Cognitive and Neural Systems Dept., Boston Univ., 111 Cummington St., Rm. 244, Boston, MA 02215
Krishna K. Govindarajan
Res. Lab of Electron., MIT
Lonce L. Wyse
Inst. for Systems Sci., Natl. Univ. of Singapore
Michael A. Cohen
Cognitive and Neural Systems Dept., Boston Univ.
In environments with multiple sound sources, the auditory system is capable of teasing apart the impinging jumbled signal into different mental objects or streams. A neural model of auditory scene analysis is presented that groups different frequency components based on pitch and spatial location cues, and selectively allocates the components to different streams.

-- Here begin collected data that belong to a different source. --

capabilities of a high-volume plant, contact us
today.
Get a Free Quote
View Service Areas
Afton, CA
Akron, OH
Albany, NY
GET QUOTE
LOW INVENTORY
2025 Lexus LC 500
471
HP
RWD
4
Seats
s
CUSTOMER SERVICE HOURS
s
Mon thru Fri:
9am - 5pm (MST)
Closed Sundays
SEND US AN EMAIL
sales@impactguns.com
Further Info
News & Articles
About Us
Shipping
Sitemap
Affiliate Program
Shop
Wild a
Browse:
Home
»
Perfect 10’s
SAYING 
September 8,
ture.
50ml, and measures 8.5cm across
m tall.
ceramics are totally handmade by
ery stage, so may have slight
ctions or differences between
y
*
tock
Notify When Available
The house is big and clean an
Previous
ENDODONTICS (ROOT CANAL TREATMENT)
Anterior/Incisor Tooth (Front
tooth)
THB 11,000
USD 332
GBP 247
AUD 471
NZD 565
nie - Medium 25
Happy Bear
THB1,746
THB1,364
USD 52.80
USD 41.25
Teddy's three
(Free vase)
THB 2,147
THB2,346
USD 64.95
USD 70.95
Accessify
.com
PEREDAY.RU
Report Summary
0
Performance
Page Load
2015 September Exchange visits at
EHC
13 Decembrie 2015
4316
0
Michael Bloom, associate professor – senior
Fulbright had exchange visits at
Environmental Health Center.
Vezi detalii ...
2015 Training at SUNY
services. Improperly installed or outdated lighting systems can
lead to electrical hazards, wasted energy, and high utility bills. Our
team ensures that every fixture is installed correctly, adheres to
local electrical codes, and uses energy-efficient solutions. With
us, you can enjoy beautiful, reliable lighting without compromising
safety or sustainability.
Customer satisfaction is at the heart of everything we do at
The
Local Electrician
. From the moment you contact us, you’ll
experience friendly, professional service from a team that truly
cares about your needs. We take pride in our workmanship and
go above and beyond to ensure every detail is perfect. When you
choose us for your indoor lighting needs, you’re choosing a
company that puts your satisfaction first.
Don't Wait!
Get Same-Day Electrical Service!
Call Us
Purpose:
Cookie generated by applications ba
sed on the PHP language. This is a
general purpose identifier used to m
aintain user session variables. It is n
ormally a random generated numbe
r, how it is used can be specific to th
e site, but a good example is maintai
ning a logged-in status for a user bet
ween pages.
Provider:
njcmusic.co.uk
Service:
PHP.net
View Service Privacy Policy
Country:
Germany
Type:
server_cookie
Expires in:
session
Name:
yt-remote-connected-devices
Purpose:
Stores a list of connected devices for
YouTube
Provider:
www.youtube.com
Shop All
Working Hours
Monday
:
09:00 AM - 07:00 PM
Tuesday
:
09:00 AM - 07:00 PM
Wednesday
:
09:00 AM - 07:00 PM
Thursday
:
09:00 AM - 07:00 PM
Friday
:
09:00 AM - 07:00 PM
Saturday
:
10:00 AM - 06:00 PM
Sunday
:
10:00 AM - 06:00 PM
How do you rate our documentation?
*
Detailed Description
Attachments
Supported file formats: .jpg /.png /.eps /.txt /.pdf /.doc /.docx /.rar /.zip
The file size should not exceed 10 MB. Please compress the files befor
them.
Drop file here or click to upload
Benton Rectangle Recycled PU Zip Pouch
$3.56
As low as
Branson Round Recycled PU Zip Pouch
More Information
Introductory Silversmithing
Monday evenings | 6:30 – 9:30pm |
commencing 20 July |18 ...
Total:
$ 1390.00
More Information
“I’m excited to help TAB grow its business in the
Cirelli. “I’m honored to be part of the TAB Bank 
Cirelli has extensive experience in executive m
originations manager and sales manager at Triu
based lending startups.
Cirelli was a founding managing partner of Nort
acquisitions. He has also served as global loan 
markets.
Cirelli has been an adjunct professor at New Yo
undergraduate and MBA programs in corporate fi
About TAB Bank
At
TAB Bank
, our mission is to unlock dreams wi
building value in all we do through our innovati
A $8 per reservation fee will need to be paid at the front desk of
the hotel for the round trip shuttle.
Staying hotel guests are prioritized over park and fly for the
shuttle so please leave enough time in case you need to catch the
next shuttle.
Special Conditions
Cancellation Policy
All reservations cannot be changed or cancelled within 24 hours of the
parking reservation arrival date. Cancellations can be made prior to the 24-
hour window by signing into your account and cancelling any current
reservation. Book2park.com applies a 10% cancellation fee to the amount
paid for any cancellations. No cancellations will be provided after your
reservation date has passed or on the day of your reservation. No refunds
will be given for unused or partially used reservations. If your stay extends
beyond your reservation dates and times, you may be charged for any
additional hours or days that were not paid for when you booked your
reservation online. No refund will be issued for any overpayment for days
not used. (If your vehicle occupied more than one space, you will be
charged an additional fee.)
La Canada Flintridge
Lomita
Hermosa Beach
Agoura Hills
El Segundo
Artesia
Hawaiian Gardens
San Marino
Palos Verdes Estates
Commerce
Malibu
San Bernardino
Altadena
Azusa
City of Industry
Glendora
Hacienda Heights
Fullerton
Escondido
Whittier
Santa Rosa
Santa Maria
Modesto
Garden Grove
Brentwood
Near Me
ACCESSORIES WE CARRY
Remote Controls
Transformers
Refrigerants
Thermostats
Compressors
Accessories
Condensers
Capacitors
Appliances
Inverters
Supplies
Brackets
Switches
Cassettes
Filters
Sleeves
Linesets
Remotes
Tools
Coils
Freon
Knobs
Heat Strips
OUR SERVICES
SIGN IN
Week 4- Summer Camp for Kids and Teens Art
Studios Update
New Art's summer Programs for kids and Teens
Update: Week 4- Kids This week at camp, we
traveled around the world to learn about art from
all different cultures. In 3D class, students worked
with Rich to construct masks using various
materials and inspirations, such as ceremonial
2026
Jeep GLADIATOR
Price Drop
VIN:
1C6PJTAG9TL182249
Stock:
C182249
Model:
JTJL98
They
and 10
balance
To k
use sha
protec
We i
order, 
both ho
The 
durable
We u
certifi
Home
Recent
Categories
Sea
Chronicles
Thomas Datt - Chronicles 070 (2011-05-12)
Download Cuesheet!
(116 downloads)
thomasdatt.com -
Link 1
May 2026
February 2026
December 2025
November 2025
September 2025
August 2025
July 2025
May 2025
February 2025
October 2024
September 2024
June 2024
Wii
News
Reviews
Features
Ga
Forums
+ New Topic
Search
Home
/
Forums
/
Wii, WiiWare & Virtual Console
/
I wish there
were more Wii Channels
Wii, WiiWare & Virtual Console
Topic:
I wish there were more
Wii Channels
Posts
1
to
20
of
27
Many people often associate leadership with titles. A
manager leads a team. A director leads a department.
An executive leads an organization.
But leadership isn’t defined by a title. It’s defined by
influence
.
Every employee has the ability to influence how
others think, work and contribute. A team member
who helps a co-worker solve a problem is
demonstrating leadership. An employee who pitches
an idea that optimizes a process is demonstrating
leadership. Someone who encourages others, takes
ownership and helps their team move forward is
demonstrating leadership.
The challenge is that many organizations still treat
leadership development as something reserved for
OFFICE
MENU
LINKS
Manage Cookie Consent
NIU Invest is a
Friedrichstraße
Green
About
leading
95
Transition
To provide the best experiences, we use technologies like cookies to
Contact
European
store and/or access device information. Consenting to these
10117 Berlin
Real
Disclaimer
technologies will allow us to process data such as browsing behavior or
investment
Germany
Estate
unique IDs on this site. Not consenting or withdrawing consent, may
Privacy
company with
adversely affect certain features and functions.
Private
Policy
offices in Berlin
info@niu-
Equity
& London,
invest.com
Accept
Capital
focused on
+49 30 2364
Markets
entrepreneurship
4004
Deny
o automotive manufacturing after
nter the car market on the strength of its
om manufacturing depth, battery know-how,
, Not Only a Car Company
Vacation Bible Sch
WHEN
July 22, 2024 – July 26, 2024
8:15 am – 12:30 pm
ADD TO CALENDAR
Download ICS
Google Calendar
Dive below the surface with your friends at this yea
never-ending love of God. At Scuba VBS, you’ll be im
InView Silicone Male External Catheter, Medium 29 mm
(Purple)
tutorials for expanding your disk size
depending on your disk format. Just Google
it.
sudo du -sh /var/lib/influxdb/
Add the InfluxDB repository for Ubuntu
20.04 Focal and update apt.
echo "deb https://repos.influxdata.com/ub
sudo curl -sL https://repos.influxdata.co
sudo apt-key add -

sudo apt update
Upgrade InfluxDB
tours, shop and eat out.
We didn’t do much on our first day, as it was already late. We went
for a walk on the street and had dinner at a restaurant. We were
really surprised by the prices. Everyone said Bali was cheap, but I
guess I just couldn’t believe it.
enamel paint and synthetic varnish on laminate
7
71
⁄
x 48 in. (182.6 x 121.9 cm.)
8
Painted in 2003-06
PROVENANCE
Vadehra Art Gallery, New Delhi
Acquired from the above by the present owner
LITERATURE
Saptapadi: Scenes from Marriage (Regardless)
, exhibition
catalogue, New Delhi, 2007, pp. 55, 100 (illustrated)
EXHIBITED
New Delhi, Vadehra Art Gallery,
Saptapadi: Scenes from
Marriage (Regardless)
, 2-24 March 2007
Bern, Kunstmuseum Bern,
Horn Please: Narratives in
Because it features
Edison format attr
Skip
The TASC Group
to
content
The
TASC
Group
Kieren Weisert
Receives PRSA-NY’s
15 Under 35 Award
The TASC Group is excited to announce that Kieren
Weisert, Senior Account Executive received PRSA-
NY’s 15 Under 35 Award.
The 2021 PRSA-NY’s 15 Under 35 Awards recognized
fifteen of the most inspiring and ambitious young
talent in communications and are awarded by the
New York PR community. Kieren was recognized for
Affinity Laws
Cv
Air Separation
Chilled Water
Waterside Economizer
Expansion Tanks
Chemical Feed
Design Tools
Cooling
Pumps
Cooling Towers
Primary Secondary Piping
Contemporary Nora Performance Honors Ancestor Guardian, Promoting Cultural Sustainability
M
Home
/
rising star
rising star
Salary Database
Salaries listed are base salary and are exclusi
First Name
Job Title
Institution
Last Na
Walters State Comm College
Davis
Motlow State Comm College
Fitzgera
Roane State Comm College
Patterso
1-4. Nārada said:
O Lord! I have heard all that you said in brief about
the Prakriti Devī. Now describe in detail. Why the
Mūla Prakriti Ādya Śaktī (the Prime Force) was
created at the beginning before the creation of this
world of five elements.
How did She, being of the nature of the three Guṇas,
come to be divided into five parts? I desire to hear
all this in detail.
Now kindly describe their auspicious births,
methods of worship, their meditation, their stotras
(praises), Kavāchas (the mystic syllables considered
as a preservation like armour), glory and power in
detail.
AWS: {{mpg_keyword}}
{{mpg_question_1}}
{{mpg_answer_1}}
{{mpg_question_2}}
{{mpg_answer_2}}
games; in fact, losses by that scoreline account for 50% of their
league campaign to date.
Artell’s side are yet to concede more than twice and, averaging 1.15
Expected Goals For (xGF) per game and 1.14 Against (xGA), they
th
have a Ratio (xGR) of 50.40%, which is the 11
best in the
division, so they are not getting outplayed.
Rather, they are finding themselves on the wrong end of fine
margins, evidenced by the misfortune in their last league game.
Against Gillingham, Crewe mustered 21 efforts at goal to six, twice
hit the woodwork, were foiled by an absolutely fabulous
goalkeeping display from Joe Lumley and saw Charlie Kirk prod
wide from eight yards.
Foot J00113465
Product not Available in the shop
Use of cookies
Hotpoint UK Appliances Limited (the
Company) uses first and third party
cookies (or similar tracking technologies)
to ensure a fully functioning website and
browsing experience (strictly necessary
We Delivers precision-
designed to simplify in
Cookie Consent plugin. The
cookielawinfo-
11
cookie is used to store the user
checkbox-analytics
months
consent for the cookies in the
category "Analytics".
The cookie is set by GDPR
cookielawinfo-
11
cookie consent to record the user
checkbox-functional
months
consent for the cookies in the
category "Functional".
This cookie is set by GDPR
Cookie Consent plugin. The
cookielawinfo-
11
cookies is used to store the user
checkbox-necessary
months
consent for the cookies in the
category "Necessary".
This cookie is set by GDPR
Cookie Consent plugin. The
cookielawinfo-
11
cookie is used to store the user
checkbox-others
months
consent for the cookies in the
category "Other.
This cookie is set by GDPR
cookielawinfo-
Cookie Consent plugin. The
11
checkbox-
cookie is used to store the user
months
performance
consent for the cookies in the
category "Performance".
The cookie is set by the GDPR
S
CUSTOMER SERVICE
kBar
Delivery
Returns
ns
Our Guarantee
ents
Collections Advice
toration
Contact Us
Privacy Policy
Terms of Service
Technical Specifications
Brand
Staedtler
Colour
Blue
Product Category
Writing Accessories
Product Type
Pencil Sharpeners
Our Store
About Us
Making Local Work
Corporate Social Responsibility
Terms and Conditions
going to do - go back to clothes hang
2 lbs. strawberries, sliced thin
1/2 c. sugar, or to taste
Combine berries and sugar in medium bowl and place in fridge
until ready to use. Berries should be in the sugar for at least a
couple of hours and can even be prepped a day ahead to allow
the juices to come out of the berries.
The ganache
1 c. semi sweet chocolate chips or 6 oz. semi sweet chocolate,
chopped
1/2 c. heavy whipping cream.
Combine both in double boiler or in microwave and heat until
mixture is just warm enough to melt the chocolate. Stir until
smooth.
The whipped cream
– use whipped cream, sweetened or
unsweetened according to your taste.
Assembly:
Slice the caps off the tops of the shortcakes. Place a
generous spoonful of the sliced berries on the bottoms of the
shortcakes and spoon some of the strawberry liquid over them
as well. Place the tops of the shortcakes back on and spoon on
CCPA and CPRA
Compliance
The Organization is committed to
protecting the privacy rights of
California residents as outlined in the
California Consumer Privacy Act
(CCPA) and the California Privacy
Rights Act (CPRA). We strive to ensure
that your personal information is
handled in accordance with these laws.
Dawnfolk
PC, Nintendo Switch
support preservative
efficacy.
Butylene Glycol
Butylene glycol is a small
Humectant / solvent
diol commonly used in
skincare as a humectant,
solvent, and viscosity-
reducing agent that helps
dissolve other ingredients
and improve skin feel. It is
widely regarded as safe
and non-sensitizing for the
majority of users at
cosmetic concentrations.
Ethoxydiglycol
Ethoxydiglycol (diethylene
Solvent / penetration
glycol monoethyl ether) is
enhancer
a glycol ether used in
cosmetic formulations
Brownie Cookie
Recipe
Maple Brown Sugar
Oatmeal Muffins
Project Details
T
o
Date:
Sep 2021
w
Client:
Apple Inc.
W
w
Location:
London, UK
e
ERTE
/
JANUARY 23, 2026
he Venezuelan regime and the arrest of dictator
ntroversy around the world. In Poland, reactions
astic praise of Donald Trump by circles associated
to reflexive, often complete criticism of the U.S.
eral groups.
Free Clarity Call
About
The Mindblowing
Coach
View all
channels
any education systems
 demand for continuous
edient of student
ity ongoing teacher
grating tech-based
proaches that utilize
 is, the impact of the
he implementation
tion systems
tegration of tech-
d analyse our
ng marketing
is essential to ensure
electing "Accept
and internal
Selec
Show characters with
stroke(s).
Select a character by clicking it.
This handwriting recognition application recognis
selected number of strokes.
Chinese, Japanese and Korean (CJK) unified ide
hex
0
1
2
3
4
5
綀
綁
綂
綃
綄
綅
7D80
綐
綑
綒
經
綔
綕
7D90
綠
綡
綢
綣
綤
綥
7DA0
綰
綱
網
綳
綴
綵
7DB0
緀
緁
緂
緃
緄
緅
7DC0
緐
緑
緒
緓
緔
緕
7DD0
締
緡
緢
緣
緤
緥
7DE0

Grouping is accomplished through a resonance that develops between a given object's pitch, its harmonic spectral components, and (to a lesser extent) its spatial location. Those spectral components that are not reinforced by being matched with the top-down prototype read-out by the selected object's pitch representation are suppressed, thereby allowing another stream to capture these components. The model simulates data from psychophysical grouping experiments, such as how an upward sweeping tone create a bounce percept by grouping with a downward sweeping tone due to frequency proximity, even if noise replaces the tones at their intersection point. The model also simulates illusory auditory percepts such as the auditory continuity illusion, and the Deutsch scale illusion whereby downward and upward scales presented alternately to two ears regroup based on frequency proximity. Stream resonances provide the coherence whereby one voice or instrument is tracked through a multiple source environment.